During crypto winter, DeFi seemed to be satagnated in growth.
But based on last crypto funding report from Messari, from last June, DeFi investment rose again. And many investors and crypto users predict DeFi will survive and evolve more to threat TradFi.
But still much untertainty and a lack of information and knowledge make DeFi and DEX difficult to approach.
It is required to know basic points and start from small stable investment.
Risk of Using DEX
1. Smart contract vulnerabilities
Some protocols are still under development phase and somtimes contain uncertain points that come from short history of usage. Not fully proven yet.
So, there are always the possibilities of exploit in the smart contract. We can see the cases of recent Ethereum bridge Nomad and Near hacking and Terra/Luna chain vulnerability.
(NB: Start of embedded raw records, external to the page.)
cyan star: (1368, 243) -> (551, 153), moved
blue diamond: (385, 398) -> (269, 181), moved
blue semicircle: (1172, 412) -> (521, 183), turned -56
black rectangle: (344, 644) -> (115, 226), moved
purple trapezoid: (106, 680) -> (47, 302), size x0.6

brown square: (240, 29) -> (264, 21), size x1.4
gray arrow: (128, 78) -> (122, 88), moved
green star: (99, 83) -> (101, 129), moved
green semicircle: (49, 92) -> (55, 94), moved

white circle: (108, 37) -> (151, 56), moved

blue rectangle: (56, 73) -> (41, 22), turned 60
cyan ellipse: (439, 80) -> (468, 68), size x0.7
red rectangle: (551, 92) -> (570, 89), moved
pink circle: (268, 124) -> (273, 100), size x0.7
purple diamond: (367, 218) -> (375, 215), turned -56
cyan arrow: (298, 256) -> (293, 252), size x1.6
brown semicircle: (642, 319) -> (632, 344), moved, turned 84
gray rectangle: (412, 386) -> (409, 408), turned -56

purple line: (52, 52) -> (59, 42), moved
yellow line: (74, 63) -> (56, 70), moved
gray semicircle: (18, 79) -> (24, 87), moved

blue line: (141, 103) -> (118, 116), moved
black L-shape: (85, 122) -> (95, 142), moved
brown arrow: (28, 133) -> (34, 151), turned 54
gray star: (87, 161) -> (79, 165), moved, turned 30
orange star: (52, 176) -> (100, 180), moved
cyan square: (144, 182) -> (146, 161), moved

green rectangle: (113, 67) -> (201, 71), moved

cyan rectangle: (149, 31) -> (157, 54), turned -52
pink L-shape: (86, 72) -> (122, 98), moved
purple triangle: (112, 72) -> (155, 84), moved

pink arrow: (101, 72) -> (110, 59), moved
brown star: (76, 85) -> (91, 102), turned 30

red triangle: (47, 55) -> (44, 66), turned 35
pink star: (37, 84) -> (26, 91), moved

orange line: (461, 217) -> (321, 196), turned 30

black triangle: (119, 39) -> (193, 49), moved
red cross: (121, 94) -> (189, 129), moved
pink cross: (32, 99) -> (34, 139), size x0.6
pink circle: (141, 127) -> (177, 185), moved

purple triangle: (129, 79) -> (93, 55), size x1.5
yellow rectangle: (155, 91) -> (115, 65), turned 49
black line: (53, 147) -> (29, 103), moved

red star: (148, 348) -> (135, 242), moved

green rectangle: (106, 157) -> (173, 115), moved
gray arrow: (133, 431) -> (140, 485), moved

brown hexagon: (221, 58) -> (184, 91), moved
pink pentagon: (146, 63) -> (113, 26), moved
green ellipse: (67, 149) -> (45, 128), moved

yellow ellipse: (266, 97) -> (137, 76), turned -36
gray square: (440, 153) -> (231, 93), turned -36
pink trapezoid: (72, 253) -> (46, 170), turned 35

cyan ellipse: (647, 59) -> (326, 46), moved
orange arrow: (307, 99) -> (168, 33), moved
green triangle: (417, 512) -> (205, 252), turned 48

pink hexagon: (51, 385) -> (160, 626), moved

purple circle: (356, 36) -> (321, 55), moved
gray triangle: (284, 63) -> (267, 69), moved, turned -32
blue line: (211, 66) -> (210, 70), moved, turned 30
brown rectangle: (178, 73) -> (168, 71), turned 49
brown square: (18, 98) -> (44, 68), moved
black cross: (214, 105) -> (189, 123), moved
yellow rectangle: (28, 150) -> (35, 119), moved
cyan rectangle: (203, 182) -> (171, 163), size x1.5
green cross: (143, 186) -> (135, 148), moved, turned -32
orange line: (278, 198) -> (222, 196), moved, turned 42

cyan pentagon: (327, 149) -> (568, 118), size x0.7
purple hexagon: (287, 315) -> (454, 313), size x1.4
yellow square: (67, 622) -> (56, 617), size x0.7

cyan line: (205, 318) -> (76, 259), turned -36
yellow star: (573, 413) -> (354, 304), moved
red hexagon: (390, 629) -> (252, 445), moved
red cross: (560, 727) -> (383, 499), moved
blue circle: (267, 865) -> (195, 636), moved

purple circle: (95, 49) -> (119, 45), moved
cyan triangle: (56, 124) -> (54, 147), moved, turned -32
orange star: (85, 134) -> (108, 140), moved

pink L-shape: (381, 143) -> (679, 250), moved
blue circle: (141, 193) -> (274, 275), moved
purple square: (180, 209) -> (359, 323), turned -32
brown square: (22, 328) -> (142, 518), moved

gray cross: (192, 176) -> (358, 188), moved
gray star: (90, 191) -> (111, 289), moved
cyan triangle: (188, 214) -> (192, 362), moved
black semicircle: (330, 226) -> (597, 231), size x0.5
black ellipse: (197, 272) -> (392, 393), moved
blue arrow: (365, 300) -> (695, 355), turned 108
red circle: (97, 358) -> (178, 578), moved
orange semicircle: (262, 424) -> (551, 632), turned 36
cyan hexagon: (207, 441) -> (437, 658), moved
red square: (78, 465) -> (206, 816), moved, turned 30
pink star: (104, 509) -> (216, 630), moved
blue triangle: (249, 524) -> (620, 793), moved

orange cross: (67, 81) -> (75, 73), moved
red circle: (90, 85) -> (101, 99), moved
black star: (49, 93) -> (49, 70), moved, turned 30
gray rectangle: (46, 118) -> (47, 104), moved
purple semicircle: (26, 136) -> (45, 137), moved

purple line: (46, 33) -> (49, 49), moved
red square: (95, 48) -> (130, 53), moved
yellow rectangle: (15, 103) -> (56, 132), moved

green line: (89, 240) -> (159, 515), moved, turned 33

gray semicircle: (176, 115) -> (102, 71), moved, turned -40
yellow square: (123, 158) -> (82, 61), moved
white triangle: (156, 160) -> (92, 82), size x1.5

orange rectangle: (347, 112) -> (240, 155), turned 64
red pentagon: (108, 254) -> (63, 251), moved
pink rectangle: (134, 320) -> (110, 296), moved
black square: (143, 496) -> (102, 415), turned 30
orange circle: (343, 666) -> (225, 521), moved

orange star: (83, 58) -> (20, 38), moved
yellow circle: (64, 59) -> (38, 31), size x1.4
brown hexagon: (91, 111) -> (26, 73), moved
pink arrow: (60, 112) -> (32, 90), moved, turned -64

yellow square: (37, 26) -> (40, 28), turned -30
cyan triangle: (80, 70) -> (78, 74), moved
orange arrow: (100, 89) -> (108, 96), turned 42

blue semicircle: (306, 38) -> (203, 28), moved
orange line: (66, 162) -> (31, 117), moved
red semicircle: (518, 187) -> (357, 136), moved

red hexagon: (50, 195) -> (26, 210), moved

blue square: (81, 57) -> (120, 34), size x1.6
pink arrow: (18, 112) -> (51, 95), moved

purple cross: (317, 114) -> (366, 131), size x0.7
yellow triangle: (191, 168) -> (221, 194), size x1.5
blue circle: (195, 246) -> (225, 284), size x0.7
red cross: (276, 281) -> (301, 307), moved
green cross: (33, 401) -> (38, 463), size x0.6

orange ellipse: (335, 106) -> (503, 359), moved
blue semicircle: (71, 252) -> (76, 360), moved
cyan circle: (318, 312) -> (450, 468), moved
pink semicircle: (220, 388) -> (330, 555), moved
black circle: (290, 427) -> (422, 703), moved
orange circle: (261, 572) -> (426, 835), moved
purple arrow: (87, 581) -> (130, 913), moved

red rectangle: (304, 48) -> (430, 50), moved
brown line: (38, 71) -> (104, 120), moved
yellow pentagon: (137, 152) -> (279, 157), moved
To mitigate these risks, it is required to see if DEX uses proven token-swap protocol and audited by crypto security firm.
2. Divergence loss (impermanent loss)
As token prices diverge from their prices at deposit, your liquidity becomes lower in value when compared to its value if tokens were held outside the pool.
Depending on volatility, your liquidity stake may become lower than your deposit when you withdraw. Large price swings could cause liquidity providers to lose money.
Generally, the risk of divergence loss is amplified in high APY pools.
Loss in value due to simple changes in asset values is not divergence loss.
3. Private Key Stolen
Private Key may be stolen by a variety hacking methods. Coldwallet is top priority way to be safe and reliable wallets are highly recommended. Metamaks in Ethereum and Phantom/Solflare in Solana are reliable wallets.
Recently Slope wallet users' private keys were hacked and SPL and ERC-20 token were stolen that came from loose security management by wallet provider.
Which curves do your trading pools use?
Most of DEX liquidity pools use the Constant Product curve (x * y = k) that is popularized by Uniswap, as well as the stable curve popularized by curve.fi for Stablecoin pools (currently USDC/USDT).
Risks and Incentives of Concentrated Liquidity pools (Uniswap V3 type)
Unlike standard pools, liquidity providers in concentrated liquidity pool will compete for trading fees and token emissions, which are divided among liquidity providers according to the parameters of their deposits.
Due to the structure of Concentrated Liquidity and Leverage, users who set a tighter price range, around the current token price will receive a higher share of fees and incentives. They are, on the other hand, more vulnerable to Divergence Loss (also known as Impermanent Loss or IL).